TASK DETAILS
Find the line with "bedrijven uit het straatbeeld, waardoor er" in the records below. Copy it and every line after it, up to and including the line with "aussen mit Kunstfell".

[Saved data entries]

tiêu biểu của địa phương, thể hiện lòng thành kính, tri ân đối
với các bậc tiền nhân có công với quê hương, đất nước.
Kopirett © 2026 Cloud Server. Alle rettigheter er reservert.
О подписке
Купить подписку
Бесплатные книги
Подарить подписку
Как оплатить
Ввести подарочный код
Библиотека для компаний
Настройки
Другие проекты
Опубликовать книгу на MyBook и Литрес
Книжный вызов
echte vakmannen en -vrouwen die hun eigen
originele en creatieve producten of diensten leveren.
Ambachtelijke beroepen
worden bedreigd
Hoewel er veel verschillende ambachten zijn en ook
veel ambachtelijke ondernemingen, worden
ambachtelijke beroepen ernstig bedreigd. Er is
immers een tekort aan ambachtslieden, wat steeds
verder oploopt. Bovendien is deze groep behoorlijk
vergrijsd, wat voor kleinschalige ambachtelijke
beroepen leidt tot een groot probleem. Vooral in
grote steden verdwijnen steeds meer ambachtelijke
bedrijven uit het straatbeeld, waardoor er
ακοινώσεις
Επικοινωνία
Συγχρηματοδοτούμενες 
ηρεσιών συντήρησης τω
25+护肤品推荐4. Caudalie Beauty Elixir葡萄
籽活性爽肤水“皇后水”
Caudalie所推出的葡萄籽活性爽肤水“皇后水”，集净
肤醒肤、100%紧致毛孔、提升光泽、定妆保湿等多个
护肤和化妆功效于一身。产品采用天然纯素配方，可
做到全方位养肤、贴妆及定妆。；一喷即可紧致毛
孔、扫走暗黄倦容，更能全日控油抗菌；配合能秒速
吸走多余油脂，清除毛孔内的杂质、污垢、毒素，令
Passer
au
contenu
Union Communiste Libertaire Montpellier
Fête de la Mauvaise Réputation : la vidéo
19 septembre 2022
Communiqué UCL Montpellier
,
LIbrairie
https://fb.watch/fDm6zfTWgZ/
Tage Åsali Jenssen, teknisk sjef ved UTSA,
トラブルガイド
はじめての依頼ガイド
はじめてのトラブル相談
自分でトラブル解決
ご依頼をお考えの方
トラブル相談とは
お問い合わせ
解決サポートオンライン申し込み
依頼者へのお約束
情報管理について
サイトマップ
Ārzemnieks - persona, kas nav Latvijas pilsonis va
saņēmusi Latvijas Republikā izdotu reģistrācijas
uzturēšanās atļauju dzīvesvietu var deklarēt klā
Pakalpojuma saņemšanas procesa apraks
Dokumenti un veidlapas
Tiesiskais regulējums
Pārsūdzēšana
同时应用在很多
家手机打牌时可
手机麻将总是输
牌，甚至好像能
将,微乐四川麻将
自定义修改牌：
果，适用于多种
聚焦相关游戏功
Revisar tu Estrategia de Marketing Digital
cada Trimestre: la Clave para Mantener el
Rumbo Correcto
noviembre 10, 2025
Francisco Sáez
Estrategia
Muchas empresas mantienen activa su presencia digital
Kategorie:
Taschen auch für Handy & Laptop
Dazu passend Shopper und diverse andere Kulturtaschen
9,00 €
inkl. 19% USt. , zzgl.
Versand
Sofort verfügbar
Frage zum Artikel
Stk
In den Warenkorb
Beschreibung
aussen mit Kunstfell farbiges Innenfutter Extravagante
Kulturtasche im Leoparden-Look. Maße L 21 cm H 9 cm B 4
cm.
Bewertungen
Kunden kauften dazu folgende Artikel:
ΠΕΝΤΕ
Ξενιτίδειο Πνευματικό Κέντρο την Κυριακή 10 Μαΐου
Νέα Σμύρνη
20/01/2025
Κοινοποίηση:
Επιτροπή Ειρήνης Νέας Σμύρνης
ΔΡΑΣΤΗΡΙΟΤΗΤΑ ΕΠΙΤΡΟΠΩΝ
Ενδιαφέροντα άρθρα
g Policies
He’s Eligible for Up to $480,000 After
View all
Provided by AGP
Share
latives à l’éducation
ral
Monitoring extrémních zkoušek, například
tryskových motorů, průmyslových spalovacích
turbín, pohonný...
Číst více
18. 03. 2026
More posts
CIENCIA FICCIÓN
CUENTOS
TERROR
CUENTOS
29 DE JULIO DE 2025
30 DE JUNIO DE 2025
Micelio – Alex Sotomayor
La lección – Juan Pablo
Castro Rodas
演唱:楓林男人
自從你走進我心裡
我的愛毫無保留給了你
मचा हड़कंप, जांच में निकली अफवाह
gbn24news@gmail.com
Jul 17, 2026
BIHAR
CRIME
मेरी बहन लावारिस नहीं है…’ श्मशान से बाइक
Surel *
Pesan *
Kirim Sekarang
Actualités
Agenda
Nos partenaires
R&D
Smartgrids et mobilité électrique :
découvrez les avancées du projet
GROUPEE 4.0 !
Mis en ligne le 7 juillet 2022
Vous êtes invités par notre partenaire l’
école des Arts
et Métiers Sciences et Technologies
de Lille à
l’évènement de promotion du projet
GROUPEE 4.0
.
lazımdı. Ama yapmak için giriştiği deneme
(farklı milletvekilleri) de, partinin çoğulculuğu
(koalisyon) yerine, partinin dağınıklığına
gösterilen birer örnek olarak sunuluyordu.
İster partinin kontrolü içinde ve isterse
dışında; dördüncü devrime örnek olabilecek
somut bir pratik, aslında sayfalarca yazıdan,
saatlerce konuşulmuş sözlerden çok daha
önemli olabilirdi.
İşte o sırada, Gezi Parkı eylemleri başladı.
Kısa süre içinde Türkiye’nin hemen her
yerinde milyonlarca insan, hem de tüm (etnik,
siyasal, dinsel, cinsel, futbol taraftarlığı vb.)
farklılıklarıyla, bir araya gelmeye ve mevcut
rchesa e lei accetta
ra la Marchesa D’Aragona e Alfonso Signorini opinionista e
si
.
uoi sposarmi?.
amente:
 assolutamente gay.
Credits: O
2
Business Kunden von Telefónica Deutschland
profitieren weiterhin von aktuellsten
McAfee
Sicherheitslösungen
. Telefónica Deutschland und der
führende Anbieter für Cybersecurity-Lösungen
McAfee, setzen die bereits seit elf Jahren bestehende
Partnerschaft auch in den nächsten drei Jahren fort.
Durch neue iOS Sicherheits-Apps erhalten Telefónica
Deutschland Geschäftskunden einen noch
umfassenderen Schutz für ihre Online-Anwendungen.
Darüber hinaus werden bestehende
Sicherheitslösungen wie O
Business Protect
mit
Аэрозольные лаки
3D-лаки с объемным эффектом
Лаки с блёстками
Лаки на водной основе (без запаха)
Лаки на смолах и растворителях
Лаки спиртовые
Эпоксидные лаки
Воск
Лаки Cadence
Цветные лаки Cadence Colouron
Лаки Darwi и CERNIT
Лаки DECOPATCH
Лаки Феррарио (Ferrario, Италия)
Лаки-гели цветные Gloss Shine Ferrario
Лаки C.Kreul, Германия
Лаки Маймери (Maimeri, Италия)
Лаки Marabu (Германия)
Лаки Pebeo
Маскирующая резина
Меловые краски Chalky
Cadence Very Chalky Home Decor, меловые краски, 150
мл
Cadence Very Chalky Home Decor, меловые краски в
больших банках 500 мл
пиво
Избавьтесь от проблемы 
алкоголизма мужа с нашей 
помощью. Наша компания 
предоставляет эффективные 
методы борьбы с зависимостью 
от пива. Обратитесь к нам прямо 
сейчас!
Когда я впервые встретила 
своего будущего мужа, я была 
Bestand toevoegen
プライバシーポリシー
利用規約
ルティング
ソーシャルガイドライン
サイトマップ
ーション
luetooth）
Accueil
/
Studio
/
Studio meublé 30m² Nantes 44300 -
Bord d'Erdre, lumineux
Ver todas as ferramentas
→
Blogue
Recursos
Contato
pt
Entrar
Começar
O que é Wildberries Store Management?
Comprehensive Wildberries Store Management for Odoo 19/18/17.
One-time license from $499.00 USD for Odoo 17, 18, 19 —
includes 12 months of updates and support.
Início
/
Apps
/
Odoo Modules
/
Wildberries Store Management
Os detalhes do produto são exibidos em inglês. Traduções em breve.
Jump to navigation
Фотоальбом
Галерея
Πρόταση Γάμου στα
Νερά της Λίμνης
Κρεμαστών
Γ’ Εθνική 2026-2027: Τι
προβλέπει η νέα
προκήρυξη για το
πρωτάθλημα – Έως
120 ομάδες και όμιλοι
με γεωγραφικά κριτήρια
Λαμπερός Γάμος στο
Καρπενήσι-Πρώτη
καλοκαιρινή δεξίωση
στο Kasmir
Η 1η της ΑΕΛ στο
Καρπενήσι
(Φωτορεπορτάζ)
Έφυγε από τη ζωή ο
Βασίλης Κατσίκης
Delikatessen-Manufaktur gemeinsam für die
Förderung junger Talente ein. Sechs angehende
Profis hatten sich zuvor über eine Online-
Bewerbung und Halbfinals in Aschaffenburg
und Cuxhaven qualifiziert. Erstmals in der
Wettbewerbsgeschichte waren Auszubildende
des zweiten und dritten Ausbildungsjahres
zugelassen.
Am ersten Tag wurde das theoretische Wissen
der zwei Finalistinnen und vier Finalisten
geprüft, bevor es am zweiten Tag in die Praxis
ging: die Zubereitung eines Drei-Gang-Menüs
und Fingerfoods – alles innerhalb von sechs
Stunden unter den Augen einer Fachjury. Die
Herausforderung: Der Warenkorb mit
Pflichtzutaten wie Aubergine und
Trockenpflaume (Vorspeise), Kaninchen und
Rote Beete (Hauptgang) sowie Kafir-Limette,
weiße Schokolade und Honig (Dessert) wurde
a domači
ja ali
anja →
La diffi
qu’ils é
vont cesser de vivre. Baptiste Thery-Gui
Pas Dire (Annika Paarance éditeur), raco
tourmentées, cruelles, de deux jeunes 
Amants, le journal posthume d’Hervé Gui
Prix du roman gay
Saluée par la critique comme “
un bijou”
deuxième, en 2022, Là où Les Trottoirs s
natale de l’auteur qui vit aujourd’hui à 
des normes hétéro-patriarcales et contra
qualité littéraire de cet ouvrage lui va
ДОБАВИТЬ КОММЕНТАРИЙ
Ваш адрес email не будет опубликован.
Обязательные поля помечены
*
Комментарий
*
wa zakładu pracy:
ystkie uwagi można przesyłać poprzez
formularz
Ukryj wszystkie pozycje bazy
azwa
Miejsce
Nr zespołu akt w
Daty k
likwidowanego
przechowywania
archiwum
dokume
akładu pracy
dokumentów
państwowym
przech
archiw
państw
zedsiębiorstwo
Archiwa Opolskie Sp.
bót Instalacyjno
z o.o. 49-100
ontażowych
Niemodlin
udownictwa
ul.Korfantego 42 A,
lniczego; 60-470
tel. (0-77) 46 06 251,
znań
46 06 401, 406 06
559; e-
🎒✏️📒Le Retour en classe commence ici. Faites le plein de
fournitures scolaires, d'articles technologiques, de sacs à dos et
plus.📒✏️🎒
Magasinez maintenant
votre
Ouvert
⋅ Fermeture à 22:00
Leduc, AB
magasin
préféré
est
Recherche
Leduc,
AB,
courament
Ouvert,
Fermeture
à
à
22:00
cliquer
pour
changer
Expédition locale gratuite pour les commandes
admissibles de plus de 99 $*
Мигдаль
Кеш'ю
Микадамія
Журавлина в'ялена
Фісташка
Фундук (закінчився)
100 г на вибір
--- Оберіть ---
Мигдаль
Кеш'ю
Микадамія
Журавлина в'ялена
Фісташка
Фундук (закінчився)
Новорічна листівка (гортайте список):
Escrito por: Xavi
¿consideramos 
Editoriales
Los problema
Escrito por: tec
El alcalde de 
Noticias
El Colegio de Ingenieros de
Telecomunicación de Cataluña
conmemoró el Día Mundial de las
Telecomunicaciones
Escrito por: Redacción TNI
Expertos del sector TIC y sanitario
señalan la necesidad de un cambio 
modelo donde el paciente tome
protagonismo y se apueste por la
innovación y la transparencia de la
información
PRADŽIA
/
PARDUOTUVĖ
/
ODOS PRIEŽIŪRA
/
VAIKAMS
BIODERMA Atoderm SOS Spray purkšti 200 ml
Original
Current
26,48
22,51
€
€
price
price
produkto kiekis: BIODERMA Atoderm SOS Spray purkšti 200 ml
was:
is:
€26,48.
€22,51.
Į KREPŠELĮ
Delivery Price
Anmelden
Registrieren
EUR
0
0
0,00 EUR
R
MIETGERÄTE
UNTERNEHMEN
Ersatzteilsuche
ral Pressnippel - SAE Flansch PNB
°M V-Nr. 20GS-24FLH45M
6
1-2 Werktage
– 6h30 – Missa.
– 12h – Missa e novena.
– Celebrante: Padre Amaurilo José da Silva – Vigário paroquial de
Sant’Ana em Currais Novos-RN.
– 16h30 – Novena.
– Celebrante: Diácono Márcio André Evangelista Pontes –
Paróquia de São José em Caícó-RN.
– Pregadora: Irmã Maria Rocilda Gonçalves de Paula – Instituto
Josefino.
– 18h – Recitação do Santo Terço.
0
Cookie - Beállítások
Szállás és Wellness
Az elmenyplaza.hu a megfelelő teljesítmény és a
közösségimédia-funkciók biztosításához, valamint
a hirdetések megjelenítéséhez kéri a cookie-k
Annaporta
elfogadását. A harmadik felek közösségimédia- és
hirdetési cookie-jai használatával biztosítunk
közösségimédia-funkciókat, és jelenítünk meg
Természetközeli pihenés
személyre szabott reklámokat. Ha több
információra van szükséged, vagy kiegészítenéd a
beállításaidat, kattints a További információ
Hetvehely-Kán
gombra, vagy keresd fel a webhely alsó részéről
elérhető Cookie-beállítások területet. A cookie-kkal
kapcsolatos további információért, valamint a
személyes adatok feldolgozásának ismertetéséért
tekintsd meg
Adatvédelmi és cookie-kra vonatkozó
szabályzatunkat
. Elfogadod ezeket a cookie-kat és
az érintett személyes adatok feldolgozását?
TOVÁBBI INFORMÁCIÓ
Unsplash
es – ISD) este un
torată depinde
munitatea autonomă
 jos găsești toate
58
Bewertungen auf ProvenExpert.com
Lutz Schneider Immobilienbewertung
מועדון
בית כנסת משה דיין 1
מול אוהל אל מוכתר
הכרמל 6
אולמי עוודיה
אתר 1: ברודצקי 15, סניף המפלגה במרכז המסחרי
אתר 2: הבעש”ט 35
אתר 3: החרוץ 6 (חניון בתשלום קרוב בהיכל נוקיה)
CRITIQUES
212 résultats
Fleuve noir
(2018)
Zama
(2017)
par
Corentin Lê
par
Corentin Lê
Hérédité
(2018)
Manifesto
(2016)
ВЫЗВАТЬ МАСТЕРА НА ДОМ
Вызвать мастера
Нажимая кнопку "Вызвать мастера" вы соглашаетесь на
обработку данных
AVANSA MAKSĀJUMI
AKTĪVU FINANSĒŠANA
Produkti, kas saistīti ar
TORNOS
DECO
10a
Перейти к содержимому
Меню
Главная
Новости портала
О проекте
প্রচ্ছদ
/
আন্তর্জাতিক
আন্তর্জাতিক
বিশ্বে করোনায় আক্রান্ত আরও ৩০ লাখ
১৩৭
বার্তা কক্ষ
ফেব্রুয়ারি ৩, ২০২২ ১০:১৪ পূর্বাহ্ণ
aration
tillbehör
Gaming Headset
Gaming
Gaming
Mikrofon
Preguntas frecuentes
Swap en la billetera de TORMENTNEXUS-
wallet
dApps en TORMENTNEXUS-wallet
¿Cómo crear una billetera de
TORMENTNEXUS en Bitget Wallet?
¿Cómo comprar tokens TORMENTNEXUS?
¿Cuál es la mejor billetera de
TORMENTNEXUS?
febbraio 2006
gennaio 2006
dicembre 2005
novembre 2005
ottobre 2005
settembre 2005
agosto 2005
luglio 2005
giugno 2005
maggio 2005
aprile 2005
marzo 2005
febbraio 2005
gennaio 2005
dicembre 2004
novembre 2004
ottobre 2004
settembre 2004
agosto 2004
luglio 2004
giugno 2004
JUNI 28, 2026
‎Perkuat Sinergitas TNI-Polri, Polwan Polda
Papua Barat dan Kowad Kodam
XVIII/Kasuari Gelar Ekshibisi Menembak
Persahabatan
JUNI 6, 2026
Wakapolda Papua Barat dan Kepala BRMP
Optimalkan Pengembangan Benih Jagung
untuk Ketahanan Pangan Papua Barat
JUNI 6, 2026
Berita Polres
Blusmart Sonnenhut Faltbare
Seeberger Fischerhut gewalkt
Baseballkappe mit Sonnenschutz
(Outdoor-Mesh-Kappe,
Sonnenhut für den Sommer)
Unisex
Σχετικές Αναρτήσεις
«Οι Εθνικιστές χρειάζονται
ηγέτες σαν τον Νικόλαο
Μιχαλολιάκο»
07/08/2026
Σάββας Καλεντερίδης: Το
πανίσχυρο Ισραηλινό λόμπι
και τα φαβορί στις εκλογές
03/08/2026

YOUR SOLUTION
bedrijven uit het straatbeeld, waardoor er
ακοινώσεις
Επικοινωνία
Συγχρηματοδοτούμενες 
ηρεσιών συντήρησης τω
25+护肤品推荐4. Caudalie Beauty Elixir葡萄
籽活性爽肤水“皇后水”
Caudalie所推出的葡萄籽活性爽肤水“皇后水”，集净
肤醒肤、100%紧致毛孔、提升光泽、定妆保湿等多个
护肤和化妆功效于一身。产品采用天然纯素配方，可
做到全方位养肤、贴妆及定妆。；一喷即可紧致毛
孔、扫走暗黄倦容，更能全日控油抗菌；配合能秒速
吸走多余油脂，清除毛孔内的杂质、污垢、毒素，令
Passer
au
contenu
Union Communiste Libertaire Montpellier
Fête de la Mauvaise Réputation : la vidéo
19 septembre 2022
Communiqué UCL Montpellier
,
LIbrairie
https://fb.watch/fDm6zfTWgZ/
Tage Åsali Jenssen, teknisk sjef ved UTSA,
トラブルガイド
はじめての依頼ガイド
はじめてのトラブル相談
自分でトラブル解決
ご依頼をお考えの方
トラブル相談とは
お問い合わせ
解決サポートオンライン申し込み
依頼者へのお約束
情報管理について
サイトマップ
Ārzemnieks - persona, kas nav Latvijas pilsonis va
saņēmusi Latvijas Republikā izdotu reģistrācijas
uzturēšanās atļauju dzīvesvietu var deklarēt klā
Pakalpojuma saņemšanas procesa apraks
Dokumenti un veidlapas
Tiesiskais regulējums
Pārsūdzēšana
同时应用在很多
家手机打牌时可
手机麻将总是输
牌，甚至好像能
将,微乐四川麻将
自定义修改牌：
果，适用于多种
聚焦相关游戏功
Revisar tu Estrategia de Marketing Digital
cada Trimestre: la Clave para Mantener el
Rumbo Correcto
noviembre 10, 2025
Francisco Sáez
Estrategia
Muchas empresas mantienen activa su presencia digital
Kategorie:
Taschen auch für Handy & Laptop
Dazu passend Shopper und diverse andere Kulturtaschen
9,00 €
inkl. 19% USt. , zzgl.
Versand
Sofort verfügbar
Frage zum Artikel
Stk
In den Warenkorb
Beschreibung
aussen mit Kunstfell farbiges Innenfutter Extravagante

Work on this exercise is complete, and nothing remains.